Chile Upgrade By Moody’s Highlights Divergence Within Emerging Markets
Moody’s upgraded Chile to Aa3 (equivalent to AA-), citing its “financial resilience” after the Feb earthquake. Moody’s also praised years of solid macro policies, the fiscal surplus rule, and low debt as other factors behind the move. We are not often surprised by ratings, but this one did. Yes, we like Chilean fundamentals, but our sovereign ratings model showed Chile to be correctly rated at A1/A+. S&P rates Chile at A+ and Fitch at A. Still, the move underscores the real divergence being seen between developed and emerging countries. Many developed countries are facing or will face downgrade pressures in the coming months, whereas EM (with the exception of Eastern Europe) is enjoying strong economic fundamentals and mostly upgrade pressures. We thought Peru would see the next upgrade in the region, as our model rates it BBB+/Baa1/BBB+ vs. actual ratings of BBB-/Baa3/BBB-.
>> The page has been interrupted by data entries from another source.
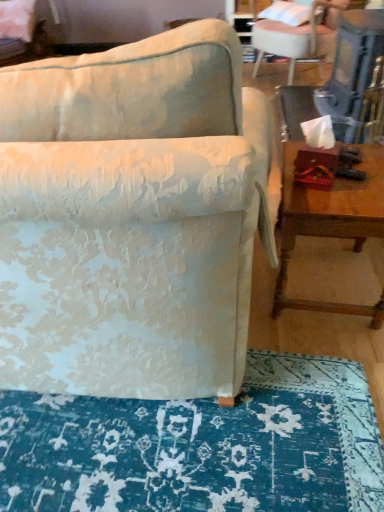 Question: Considering the positions of white fabric chair at upper right, arranged as the second chair when viewed from the left, and textured fabric chair at center, which ranks as the 2th chair in right-to-left order, in the image, is white fabric chair at upper right, arranged as the second chair when viewed from the left, taller or shorter than textured fabric chair at center, which ranks as the 2th chair in right-to-left order,?

Choices:
 (A) short
 (B) tall

Answer: (A)

Question: Is point (261, 54) positioned closer to the camera than point (14, 208)?

Choices:
 (A) closer
 (B) farther

Answer: (B)

Question: Estimate the real-world distances between objects in this image. Which object is closer to the white fabric pillow at upper right?

Choices:
 (A) textured fabric chair at center, the 2th chair in the top-to-bottom sequence
 (B) wooden table at right
 (C) blue textured rug at lower center
 (D) white fabric chair at upper right, marked as the second chair in a bottom-to-top arrangement

Answer: (D)

Question: Which object is the closest to the white fabric pillow at upper right?

Choices:
 (A) white fabric chair at upper right, marked as the second chair in a bottom-to-top arrangement
 (B) blue textured rug at lower center
 (C) textured fabric chair at center, which is the second chair from back to front
 (D) wooden table at right

Answer: (A) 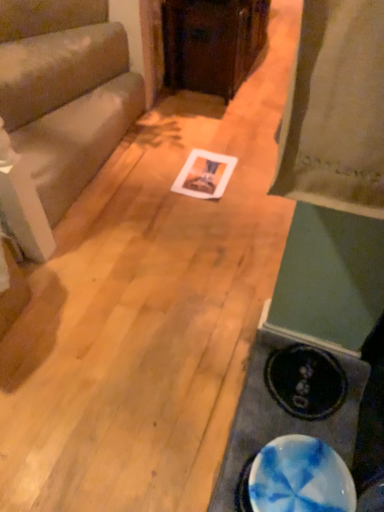 Locate an element on the screen. The width and height of the screenshot is (384, 512). free space above matte gray couch at left, which ranks as the second furniture in right-to-left order (from a real-world perspective) is located at coordinates (63, 117). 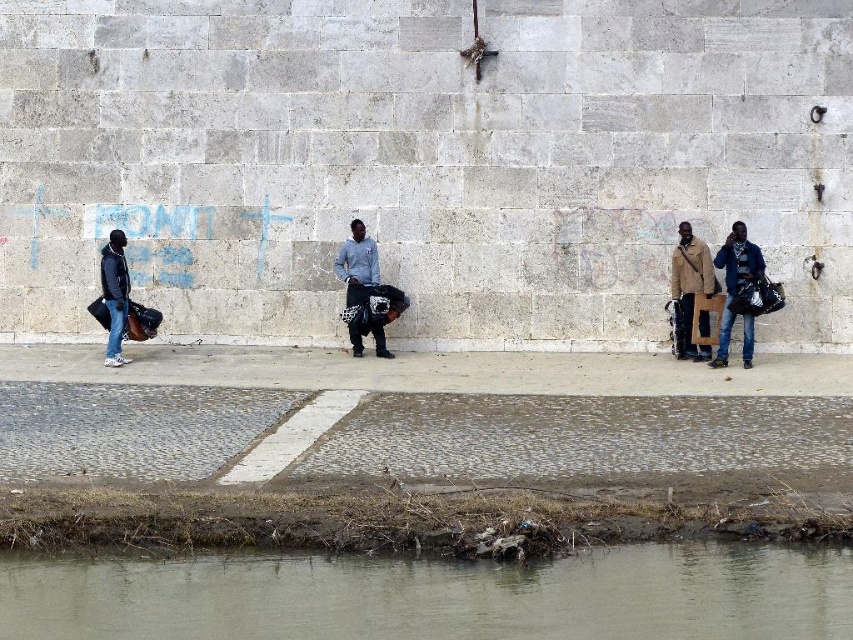 You are standing at the riverbank and see two points marked on the stone wall. Which point is closer to you, point [718,332] or point [117,314]?

Point [718,332] is further to the viewer than point [117,314], so point [117,314] is closer to you.

You are standing at the riverbank and see two points marked on the wall. The first point is at coordinates point (241, 612) and the second is at point (706, 310). Which point is closer to you?

Point (241, 612) is in front of point (706, 310), so the first point is closer to you.

You are a photographer standing at the riverbank. You want to take a photo that includes both the jeans at right and the dark blue jacket at left. Given that your camera has a maximum focus range of 6 meters, will both subjects be in focus?

The distance between the jeans at right and the dark blue jacket at left is 5.97 meters, which is within the camera maximum focus range of 6 meters. Therefore, both subjects will be in focus. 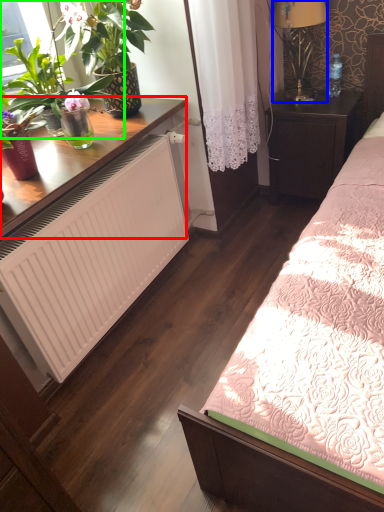 Question: Which object is the closest to the desk (highlighted by a red box)? Choose among these: lamp (highlighted by a blue box) or houseplant (highlighted by a green box).

Choices:
 (A) lamp
 (B) houseplant

Answer: (B) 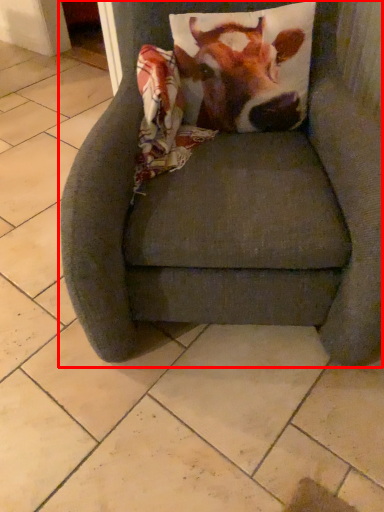 Question: Where is chair (annotated by the red box) located in relation to cattle in the image?

Choices:
 (A) left
 (B) right

Answer: (A) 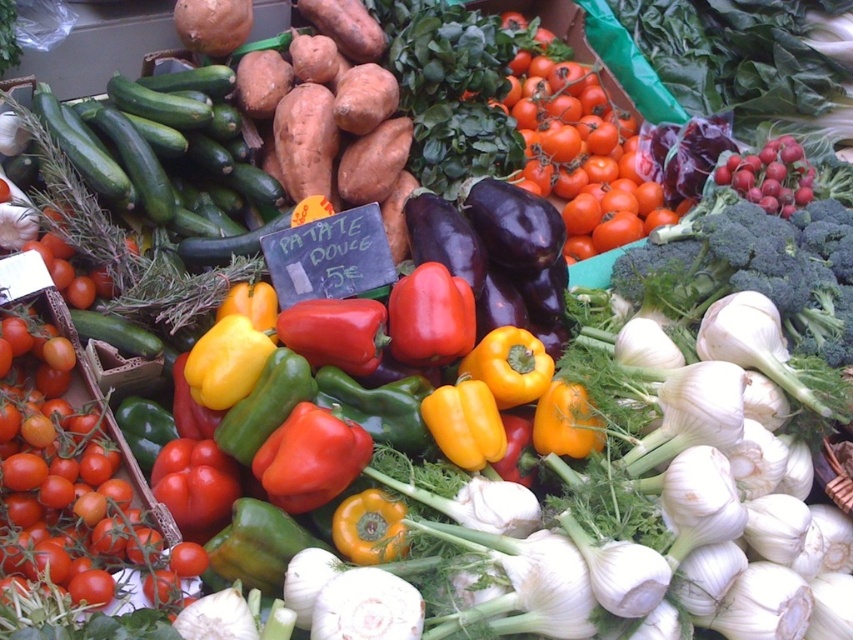 Question: Which point appears farthest from the camera in this image?

Choices:
 (A) (608, 168)
 (B) (36, 476)

Answer: (A)

Question: Which of the following is the closest to the observer?

Choices:
 (A) (537, 122)
 (B) (149, 566)

Answer: (B)

Question: Observing the image, what is the correct spatial positioning of smooth red tomato at center in reference to shiny red tomatoes at center?

Choices:
 (A) right
 (B) left

Answer: (B)

Question: Is smooth red tomato at center to the left of shiny red tomatoes at center from the viewer's perspective?

Choices:
 (A) yes
 (B) no

Answer: (A)

Question: Can you confirm if smooth red tomato at center is bigger than shiny red tomatoes at center?

Choices:
 (A) yes
 (B) no

Answer: (B) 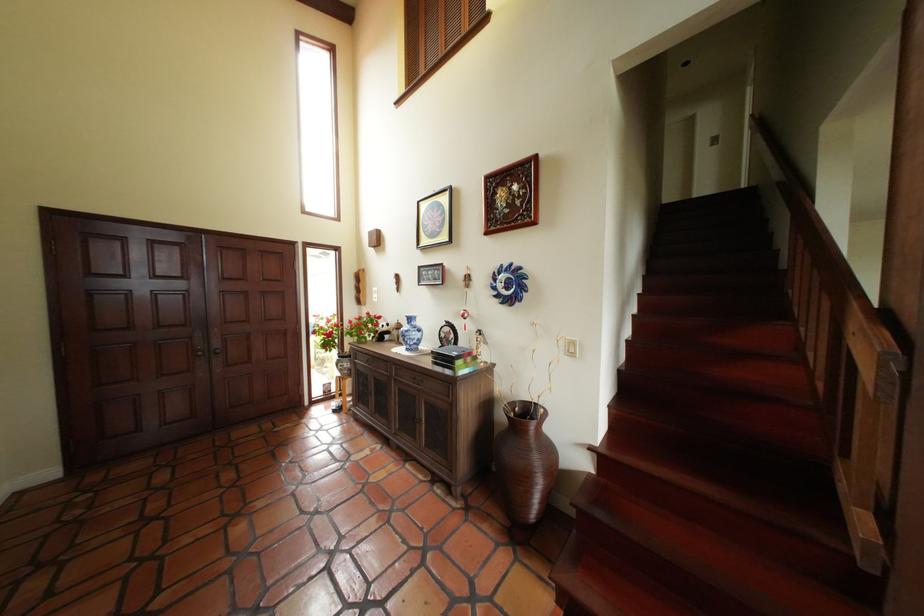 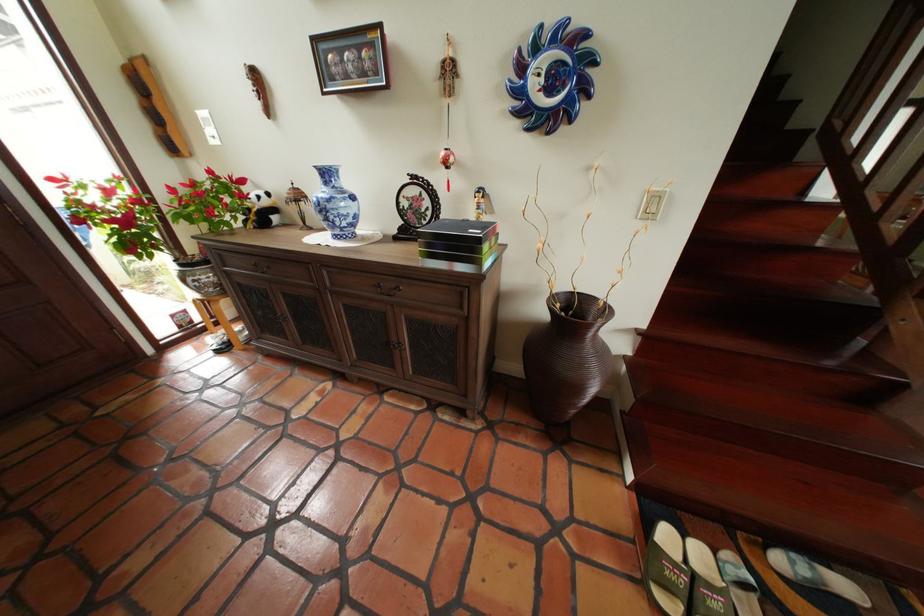 The point at (418, 338) is marked in the first image. Where is the corresponding point in the second image?

(341, 214) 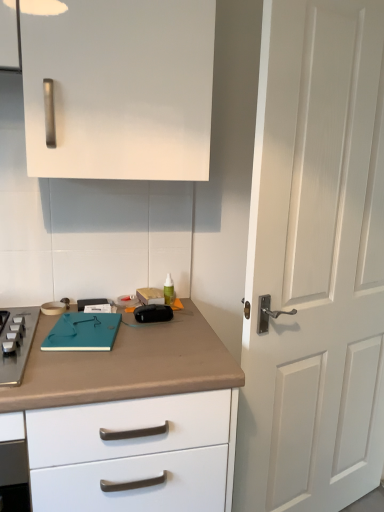 Find the location of a particular element. This screenshot has height=512, width=384. white matte door at right is located at coordinates (315, 262).

Measure the distance between white matte door at right and camera.

The depth of white matte door at right is 3.52 feet.

At what (x,y) coordinates should I click in order to perform the action: click on teal matte notebook at center. Please return your answer as a coordinate pair (x, y). Looking at the image, I should click on (83, 332).

Based on the photo, is teal matte notebook at center outside of white matte door at right?

Yes.

Can you confirm if teal matte notebook at center is wider than white matte door at right?

Yes.

Is point (99, 317) farther from viewer compared to point (291, 446)?

No, (99, 317) is closer to viewer.

Based on their sizes in the image, would you say teal matte notebook at center is bigger or smaller than white matte door at right?

Clearly, teal matte notebook at center is smaller in size than white matte door at right.

The image size is (384, 512). I want to click on countertop lying below the white matte door at right (from the image's perspective), so click(x=132, y=370).

Consider the image. From a real-world perspective, who is located higher, white matte door at right or brown matte countertop at lower left?

white matte door at right, from a real-world perspective.

Considering the sizes of white matte door at right and brown matte countertop at lower left in the image, is white matte door at right bigger or smaller than brown matte countertop at lower left?

white matte door at right is smaller than brown matte countertop at lower left.

Is white matte door at right touching brown matte countertop at lower left?

They are not placed beside each other.

Considering the points (40, 358) and (89, 348), which point is in front, point (40, 358) or point (89, 348)?

Point (40, 358)

Considering the sizes of brown matte countertop at lower left and teal matte notebook at center in the image, is brown matte countertop at lower left taller or shorter than teal matte notebook at center?

Considering their sizes, brown matte countertop at lower left has more height than teal matte notebook at center.

Would you say brown matte countertop at lower left is inside or outside teal matte notebook at center?

brown matte countertop at lower left is outside teal matte notebook at center.

From a real-world perspective, is white matte door at right above or below teal matte notebook at center?

From a real-world perspective, white matte door at right is physically above teal matte notebook at center.

From the image's perspective, which one is positioned lower, white matte door at right or teal matte notebook at center?

teal matte notebook at center is shown below in the image.

Between white matte door at right and teal matte notebook at center, which one appears on the right side from the viewer's perspective?

white matte door at right.

Is white matte door at right not within teal matte notebook at center?

Yes.

Considering the positions of objects brown matte countertop at lower left and white matte door at right in the image provided, who is behind, brown matte countertop at lower left or white matte door at right?

white matte door at right is further away from the camera.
Meanwhile, Chile’s central bank surprised the markets with a larger than expected 50 bp hike Wednesday to double the policy rate to 1%. A 25 bp hike was expected. The bank downplayed risks from the earthquake and the European crisis, calling them “limited”, and instead focused on falling unemployment and strong domestic demand as reasons to start withdrawing stimulus. It added that the pace of withdrawal will depend on unfolding domestic and external macro conditions, and will act to keep inflation anchored around 3%. So Chile now joins Brazil and Peru in the Latin American tightening cycle. We continue to believe that Colombia and Mexico are further behind in the cycle, with rates hikes unlikely until Q4 or even 2011. Risk appetite continues to swing back and forth, but initial targets for USD/CLP on the downside are 528.4 (38% retracement level of the 2010 rise) followed by 520.69 (50%). The peso is supported by strong economic fundamentals and should outperform if EM sells off again. Meanwhile, higher yields in the coming months should prove attractive for investors. Market was looking for a year-end policy rate of 2.75% before the hike, and should adjust expectations higher now.
Source: Bloomberg
Win Thin
Senior Currency Strategist
Brown Brothers Harriman & Co.
Bear in mind that we had crazy FX volatility in 2008 (and peak/bottom copper). We went from about 430 CLP bottom to 670 top in less than 6 months. The 10-year average is around 530 which doesn’t hurt non-copper exports too much (as sub 500 does) and doesn’t make foreign goods too expensive (as above 600 does).
Chile is one of a dozen or so countries with no net national debt. They’re all pretty much commodity-driven, and most are oil producers. For that type of country sovereign ratings don’t mean much unless and until they suddenly try to flood markets with new debt. A strong and growing contrast with the older, debt-ladden “first world” that the rating agencies can no longer ignore.
Only shadow in this picture is that Chilean consumers use a lot of expensive credit for day-to-day consumptions (from retailers more than banks, for the most part).
And Chile doesn’t have the education levels and human capital of a Canada or Australia. Still ways to go before becoming fully “developed”, but that’s the ambition the country is setting for itself.
Good points, Olivier. Thanks for adding your perspective from Chile.